▶ [About this exercise]:
Among the records that follow, set down only the lines from the one containing "24 Luglio 2026" to the one containing "sponsorizzate", both included, exactly.

▶ [Records for this task]:
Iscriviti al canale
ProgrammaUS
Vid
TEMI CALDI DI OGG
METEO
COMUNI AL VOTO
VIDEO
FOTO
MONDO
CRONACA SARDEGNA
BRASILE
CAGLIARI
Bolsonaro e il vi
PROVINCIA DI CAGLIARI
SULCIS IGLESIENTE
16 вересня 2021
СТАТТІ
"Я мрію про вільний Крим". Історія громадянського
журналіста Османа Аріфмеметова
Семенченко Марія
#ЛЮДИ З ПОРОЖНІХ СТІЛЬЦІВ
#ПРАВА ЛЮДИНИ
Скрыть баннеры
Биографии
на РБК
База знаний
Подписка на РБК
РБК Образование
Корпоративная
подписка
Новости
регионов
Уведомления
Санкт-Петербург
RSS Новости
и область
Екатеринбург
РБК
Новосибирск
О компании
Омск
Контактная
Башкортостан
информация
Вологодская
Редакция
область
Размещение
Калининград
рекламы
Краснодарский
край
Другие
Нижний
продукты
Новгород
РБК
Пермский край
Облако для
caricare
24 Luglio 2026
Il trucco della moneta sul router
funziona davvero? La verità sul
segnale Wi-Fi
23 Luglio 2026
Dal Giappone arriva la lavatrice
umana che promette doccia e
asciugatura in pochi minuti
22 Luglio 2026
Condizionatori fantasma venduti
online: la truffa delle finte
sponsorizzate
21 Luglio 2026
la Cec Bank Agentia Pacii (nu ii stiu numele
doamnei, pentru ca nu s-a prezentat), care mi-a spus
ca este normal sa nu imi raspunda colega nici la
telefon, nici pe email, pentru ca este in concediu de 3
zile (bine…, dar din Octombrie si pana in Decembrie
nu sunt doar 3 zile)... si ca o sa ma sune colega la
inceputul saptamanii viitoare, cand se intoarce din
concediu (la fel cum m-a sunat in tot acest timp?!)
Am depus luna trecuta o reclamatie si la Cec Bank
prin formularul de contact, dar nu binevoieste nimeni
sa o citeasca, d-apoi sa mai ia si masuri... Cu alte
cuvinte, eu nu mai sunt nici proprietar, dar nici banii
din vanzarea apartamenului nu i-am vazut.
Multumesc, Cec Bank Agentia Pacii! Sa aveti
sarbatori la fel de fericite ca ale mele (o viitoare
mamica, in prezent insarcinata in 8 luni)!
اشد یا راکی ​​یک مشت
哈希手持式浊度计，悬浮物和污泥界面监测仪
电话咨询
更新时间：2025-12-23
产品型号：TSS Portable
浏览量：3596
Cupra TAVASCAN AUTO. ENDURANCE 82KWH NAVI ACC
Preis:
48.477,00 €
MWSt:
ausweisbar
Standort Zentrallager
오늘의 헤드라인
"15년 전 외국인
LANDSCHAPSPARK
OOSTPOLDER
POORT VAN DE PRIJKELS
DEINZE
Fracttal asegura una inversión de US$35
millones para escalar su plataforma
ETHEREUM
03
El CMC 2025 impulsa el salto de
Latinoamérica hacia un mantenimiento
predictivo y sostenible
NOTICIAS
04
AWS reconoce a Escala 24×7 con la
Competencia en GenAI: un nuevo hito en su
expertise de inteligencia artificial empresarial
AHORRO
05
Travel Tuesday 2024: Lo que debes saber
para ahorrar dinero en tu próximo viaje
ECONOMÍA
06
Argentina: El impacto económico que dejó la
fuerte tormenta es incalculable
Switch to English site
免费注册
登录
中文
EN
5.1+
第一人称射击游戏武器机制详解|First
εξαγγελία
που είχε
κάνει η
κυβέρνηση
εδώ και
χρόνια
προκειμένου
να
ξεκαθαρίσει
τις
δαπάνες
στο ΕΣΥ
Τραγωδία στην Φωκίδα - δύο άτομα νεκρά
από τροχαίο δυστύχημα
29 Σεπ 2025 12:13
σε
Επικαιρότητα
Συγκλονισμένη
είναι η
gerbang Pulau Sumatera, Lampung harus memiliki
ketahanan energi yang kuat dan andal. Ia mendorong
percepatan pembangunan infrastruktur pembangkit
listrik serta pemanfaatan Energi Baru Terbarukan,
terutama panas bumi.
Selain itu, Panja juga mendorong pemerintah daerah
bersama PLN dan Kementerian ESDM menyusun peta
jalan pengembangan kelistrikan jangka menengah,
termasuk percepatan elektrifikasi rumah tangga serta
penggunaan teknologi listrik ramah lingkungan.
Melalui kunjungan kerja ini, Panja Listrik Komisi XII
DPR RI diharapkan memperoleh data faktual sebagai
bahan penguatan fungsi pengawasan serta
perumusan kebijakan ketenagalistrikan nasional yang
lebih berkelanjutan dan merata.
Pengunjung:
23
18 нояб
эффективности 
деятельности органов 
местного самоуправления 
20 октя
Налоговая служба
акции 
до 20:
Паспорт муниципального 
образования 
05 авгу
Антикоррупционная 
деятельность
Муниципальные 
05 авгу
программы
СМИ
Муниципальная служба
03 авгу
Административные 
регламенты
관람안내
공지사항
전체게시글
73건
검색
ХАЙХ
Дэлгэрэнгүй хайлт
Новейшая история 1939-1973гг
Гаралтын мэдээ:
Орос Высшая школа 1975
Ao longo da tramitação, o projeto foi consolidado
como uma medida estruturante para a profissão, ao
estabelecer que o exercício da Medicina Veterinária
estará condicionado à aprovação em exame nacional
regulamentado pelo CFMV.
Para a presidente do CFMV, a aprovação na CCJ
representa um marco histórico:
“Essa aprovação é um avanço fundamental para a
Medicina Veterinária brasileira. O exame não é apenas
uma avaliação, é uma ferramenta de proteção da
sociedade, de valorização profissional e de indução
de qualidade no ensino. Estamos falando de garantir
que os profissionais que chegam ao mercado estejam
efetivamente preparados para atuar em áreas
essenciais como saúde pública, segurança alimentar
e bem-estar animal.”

▶ [Expected output]:
24 Luglio 2026
Il trucco della moneta sul router
funziona davvero? La verità sul
segnale Wi-Fi
23 Luglio 2026
Dal Giappone arriva la lavatrice
umana che promette doccia e
asciugatura in pochi minuti
22 Luglio 2026
Condizionatori fantasma venduti
online: la truffa delle finte
sponsorizzate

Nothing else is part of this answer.